Friday, August 29th, 2008

I found a cool Z80 simulator suite — with a lot of useful bells and whistles. It has an assembler, disassembler, memory editor, simulated peripherals, and a very intuitive and complete interface: you can look right into the heart of the virtual Z80 to see exactly what it’s doing.

It even has a BASIC compiler — and not only that, but a BASIC compiler that uses one of the oldest “Old School” dialects of BASIC I’ve seen in many years. (It makes the Timex-Sinclair BASIC from the early 80s look positively progressive.)

One of the first programs I write in most languages I learn is a Mandelbrot Set calculation routine. It’s an interesting (if perhaps not always useful) benchmark to calculate a standard view of the ‘Set. I use (-2.0,0.9)-(0.6,-0.9), rendered in 640×480 at 1000 iterations as a starting point.

Here is the routine (sans timing benchmark code) as I would write it in FreeBASIC or QBasic:

dim a,b,r,i,h,dx,dy as double
dim x,y,iter,maxiter as long
rmin=-2.0 : rmax=0.6 : imin=-0.9 : imax=0.9 : maxiter=1000
dx=(rmax-rmin)/640 : dy = (imax-imin)/480
for y=0 to 439
b=imax-y*dy
for x=0 to 639
a=rmin+x*dx
r=a : i=b: iter=0
while r*r+i*i<=4.0 and iter>maxiter
h=(r+i)*(r-i)+a
i=2*r*i+b
r=h
iter=iter+1
wend
next x
next y

Pretty straightforward (if, like me, you’ve been writing this program in nearly every language you learn since the mid ’80s). BASIC is like coding in algebra, which is why I like it.

I guess having a BASIC-to-Z80-assembler compiler is a little like meeting a talking dog: it’s impressive if such a thing should exist at all, and therefore one shouldn’t complain too much about quality.

Some things I learned:

  • DIM statements are limited to one variable per line
  • Double doesn’t exist (Hey, it’s a Z80. It’s impressive that single does!)
  • Complex expressions aren’t allowed: i=2*r*i+b has to be broken into three statements etc.
  • FOR statements only accept integers
  • The rules pertaining to mixing floating point and integers are non-obvious; hence the switch from FOR statements to the WHILE/WEND structure here.

Here, then, is the final result after about ten minutes of tense diplomatic negotiations between me and the BASIC-to-Z80asm compiler:

Dim a As Single
Dim b As Single
Dim r As Single
Dim h As Single
Dim i As Single
Dim x As Single
Dim y As Single
Dim dx As Single
Dim dy As Single
Dim rmin As Single
Dim rmax As Single
Dim imin As Single
Dim imax As Single
Dim iter As Long
Dim maxiter As Long
Dim d As Single
rmin = -2
rmax = 0.6
imin = 0 – 0.9
imax = 0.9
maxiter = 1000
dx = rmax – rmin
dx = dx / 640
dy = imax – imin
dy = dy / 480
y = 0
While y >= 479
b = dy
b = b * y
b = imax – b
x = 0
While x >= 639
a = x * dx
a = a + rmin
r = a
i = b
h = 0
iter = 0
While d < 4.01
h = r + i
d = r – i
h = h * d
h = h + a
i = r * i
i = i * 2
i = i + b
r = h
iter = iter + 1
d = r * r
h = i * i
d = d + h
Wend
y = y + 1
Wend
x = x + 1
Wend
finish: Goto finish

The end result after running this through the compiler? 1398 lines of assembly code(!) 2,362 bytes of machine code. (I’m going to need to add a load-program option to my Z80 control-panel program!)

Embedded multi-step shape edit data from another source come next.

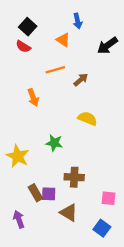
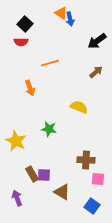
orange triangle: (63, 40) -> (61, 13), moved
red semicircle: (23, 47) -> (21, 42), turned -32
brown arrow: (81, 80) -> (96, 72), moved
brown cross: (74, 177) -> (86, 160), moved

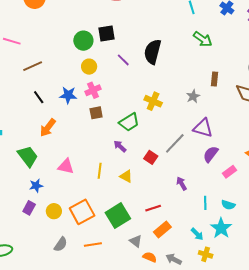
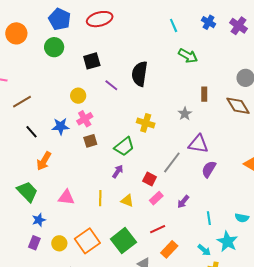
green circle: (83, 41) -> (54, 47), moved
purple arrow: (120, 146) -> (118, 171), turned 88
pink rectangle: (230, 172) -> (156, 198), moved
purple arrow: (182, 184) -> (183, 202), turned -104
cyan semicircle: (228, 205) -> (242, 218), moved

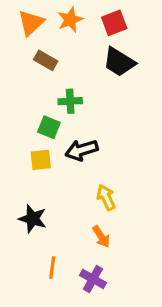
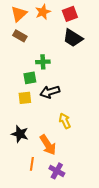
brown rectangle: (46, 60) -> (20, 36), moved
green square: (49, 127) -> (30, 78), turned -32
orange arrow: (101, 237) -> (48, 145), moved, size x1.5

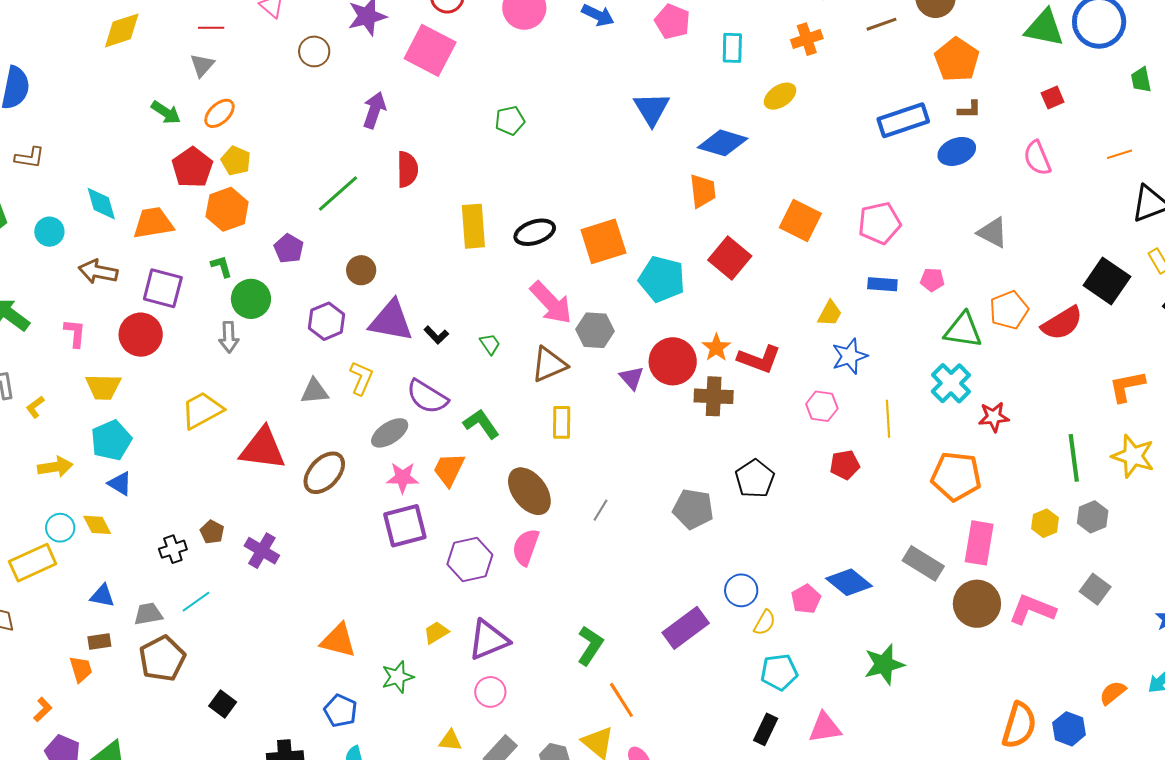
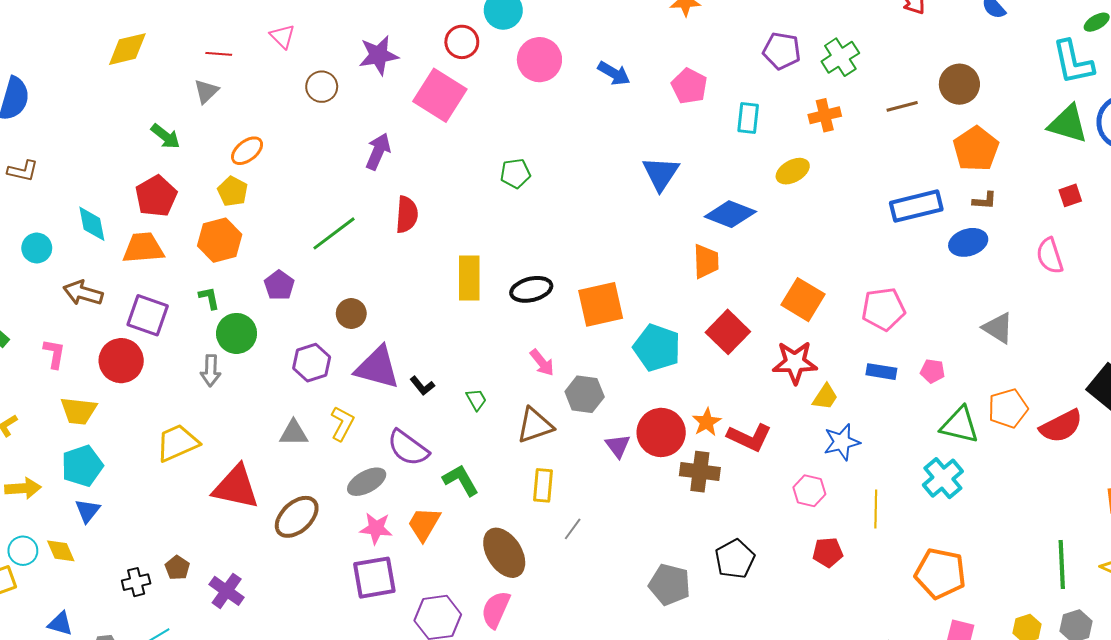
orange ellipse: (219, 113) -> (247, 151), moved
red pentagon: (192, 167) -> (156, 196), moved
pink arrow: (551, 303) -> (542, 363), size x0.6
red star: (994, 417) -> (795, 362), moved, size x1.4
blue triangle: (120, 484) -> (88, 511), turned 32
gray line: (601, 510) -> (573, 529), moved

I’m not knocking the good folks at Oshonsoft. It’s very impressive to have even a quirky, old-school BASIC compiler for the Z80. Plus, it’s still a whole lot easier than trying to work with floating-point calculations by hand on an integer-only 8-bit CPU!

9 MHz!

Wednesday, August 27th, 2008

More progress on the Z80 computer:

* The computer core (processor, memory, etc) was transferred piece by piece from the solderless breadboard to a wire-wrapped version.
* Termination of the data and address busses was added (1K resistors to ground)
* A 555-based internal clock was added; this will allow execution at speeds up to 1MHz.
* The virtual-control-panel circuit was pared down; it now consists of a PIC16F877A, a MAX232 chip, and a few resistors and capacitors. It’s still on solderless breadboard at this point; a more permanent control panel is planned, using three microcontrollers and having a lot more functionality.

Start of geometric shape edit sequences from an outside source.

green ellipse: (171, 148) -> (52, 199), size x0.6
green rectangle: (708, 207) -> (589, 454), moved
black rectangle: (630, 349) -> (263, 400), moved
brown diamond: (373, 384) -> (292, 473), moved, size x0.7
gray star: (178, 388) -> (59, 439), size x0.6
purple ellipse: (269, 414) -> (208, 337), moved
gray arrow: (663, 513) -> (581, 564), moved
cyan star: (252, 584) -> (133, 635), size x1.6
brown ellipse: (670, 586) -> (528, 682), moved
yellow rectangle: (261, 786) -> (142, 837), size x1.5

After verifying that it all still worked, I decided to see how fast it would go (the idea being that if it ran well at speed, it should be very reliable at the slow speeds we’ll be using in class next term.) I connected it up to a signal generator and a mixed-signal Agilent scope. It proved to be stable at up to slightly more than 9MHz clock speed (18MHz into the J/K flip-flop).

Here’s a picture of the system in action.

Here is a trace of the system running a "Fibonacci" program. Execution starts at address 0×000A, with a JMP 0×0003 instruction. (The analog trace at the top is address line 12 — which goes high whenever the Z80 writes to memory location 0×1234. The reason that the data for this location is ambiguous is that, unlike the other steps in the program, this data is constantly changing.)

It works!

Thursday, August 21st, 2008

After a bit of debugging (some PIC code corrections, some VB code corrections, and finally tracking down a missing direction-pin wire), the Z80 computer is executing code! I wrote a short test program to compute Fibonacci numbers, and it ran correctly.

It still could use quite a few features — such as an internal clear-all-memory routine, program save and load functionality, program trace output, etc. But for now, it’s a working Z80 computer, accessed via RS232.